The Night After Christmas
- Rowena McIntosh
- 13 December 2016
Imaginative celebration of cooking at Christmas for ages 3–6.
It's the night after the main event, the presents have been delivered and Rudolph and Santa are enjoying a well-earned nap. Two chefs, dressed in white jackets and checked trousers, are planning a feast for when they wake up.
Set in a bright blue kitchen decked out with gingham accessories, the chefs show their room to be a place of imagination and excitement, where all manner of tasty food can be created – if they could only decide what to make.
Both Mary Gapinksi and Rosalind Sydney are wonderfully expressive, and although their slapstick takes a while to warm up the audience it's soon drawing peals of laughter.
Written and directed by Lisa Keenan, The Night After Christmas offers plenty of opportunities for audience participation, encouraging everyone to point out carrots hidden on the set, tell the chefs their favourite foods and make the symbols of rooftops and stars as the pair whizz across the sky in a sleigh. A repeated rhyme about cooking, accompanied by chopping and stirring actions, is enthusiastically embraced and helps keep everyone engaged.
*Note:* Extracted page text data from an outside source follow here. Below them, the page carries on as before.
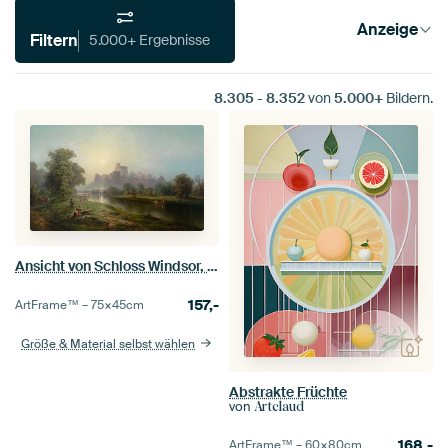
Anzeige
Filtern
5.000+ Ergebnisse
8.305
-
8.352
von
5.000+
Bildern.
Ansicht von Schloss Windsor, Edward Moran
157,-
ArtFrame™ –
75×45
cm
Größe & Material selbst wählen
Abstrakte Früchte
von
Artclaud
168,-
ArtFrame™ –
60×80
cm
Each time the excitement peaks, the chefs bring it back down by shushing each other, and us, so we can all listen out for the snores of Santa and Rudolph, to check they haven't been disturbed by the noise.
The pair also animate a variety of kitchen utensils which help prepare the feast, to great comic effect. The sour-faced lemon juicer, stirring wooden spoon and military pepper grinder are reminiscent of Disney's Beauty and the Beast and help extend the cast beyond the chefs.
At the end, young audience members are offered chef hats and utensils of their own to play with, so this warm-hearted celebration of cooking for others might even mean there's an extra pair of hands in the kitchen this Christmas.
Tron Theatre, Glasgow, until Sat 31 Dec.